About this exercise:
From the listing below, retype exactly the line holding "ones in the sun.", the line holding "on of a high-dependency", and the lines between them; skip everything else.

Task material:

---*---

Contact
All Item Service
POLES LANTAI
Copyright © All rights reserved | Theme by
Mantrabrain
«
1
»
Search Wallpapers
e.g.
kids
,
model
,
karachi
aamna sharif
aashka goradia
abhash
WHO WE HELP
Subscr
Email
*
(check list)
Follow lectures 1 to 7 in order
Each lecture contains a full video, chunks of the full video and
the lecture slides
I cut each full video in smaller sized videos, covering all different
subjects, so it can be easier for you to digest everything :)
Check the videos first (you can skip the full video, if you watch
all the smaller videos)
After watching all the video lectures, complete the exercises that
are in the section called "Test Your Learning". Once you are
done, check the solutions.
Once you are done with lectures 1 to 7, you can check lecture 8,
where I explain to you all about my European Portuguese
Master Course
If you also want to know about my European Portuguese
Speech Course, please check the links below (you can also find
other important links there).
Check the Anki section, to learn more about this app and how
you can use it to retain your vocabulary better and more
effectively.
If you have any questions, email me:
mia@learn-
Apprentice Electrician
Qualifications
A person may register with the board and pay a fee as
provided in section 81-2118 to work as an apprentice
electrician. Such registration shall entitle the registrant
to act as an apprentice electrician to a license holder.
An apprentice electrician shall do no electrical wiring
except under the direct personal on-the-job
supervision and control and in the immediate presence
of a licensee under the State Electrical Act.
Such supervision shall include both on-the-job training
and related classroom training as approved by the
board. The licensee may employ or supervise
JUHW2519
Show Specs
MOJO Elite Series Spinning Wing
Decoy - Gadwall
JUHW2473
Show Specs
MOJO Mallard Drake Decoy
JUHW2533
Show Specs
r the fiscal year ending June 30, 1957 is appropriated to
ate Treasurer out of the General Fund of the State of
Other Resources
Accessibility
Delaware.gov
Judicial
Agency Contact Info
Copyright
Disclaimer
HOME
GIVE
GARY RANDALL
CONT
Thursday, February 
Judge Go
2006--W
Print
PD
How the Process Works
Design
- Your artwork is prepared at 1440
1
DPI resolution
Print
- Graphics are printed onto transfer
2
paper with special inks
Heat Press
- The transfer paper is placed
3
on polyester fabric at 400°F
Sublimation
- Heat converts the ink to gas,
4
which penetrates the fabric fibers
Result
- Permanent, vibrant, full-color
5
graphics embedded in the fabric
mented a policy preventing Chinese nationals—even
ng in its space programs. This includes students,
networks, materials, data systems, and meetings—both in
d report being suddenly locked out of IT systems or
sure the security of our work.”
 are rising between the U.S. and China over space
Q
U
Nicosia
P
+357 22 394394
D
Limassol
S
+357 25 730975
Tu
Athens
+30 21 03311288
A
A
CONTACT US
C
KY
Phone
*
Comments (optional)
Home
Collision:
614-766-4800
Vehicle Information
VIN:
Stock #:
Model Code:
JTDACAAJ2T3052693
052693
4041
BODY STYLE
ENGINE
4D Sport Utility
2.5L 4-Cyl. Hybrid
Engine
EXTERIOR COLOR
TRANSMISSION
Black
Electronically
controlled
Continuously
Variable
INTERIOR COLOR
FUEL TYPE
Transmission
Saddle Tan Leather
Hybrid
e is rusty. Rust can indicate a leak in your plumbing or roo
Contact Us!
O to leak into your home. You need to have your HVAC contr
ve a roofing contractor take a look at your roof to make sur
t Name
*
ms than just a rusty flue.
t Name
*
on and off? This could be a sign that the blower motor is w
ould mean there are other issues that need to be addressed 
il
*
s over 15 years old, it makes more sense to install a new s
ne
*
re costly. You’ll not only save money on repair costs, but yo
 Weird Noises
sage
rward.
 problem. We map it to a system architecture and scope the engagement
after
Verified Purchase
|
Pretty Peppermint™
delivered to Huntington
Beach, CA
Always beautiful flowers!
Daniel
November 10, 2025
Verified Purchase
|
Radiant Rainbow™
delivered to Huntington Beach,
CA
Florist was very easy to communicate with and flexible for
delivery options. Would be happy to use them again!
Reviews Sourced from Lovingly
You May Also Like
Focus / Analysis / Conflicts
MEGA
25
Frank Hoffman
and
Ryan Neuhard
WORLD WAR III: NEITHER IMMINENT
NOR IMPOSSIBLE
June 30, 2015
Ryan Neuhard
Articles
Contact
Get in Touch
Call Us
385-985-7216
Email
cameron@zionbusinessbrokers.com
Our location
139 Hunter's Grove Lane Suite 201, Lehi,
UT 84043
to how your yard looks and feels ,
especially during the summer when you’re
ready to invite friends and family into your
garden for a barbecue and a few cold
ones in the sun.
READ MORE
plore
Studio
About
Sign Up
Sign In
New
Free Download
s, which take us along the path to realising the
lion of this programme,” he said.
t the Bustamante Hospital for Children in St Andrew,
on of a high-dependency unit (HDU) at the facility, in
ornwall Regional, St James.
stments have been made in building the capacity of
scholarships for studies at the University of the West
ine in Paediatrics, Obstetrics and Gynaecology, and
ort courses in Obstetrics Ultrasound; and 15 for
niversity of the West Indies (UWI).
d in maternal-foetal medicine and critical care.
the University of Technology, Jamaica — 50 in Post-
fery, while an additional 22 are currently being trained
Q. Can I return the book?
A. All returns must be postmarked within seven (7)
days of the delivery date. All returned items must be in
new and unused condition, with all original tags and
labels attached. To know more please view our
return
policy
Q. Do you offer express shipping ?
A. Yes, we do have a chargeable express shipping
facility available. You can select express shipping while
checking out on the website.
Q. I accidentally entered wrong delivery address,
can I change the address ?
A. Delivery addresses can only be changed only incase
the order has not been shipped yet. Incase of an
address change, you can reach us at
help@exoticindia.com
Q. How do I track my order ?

---*---

Response area:
ones in the sun.
READ MORE
plore
Studio
About
Sign Up
Sign In
New
Free Download
s, which take us along the path to realising the
lion of this programme,” he said.
t the Bustamante Hospital for Children in St Andrew,
on of a high-dependency unit (HDU) at the facility, in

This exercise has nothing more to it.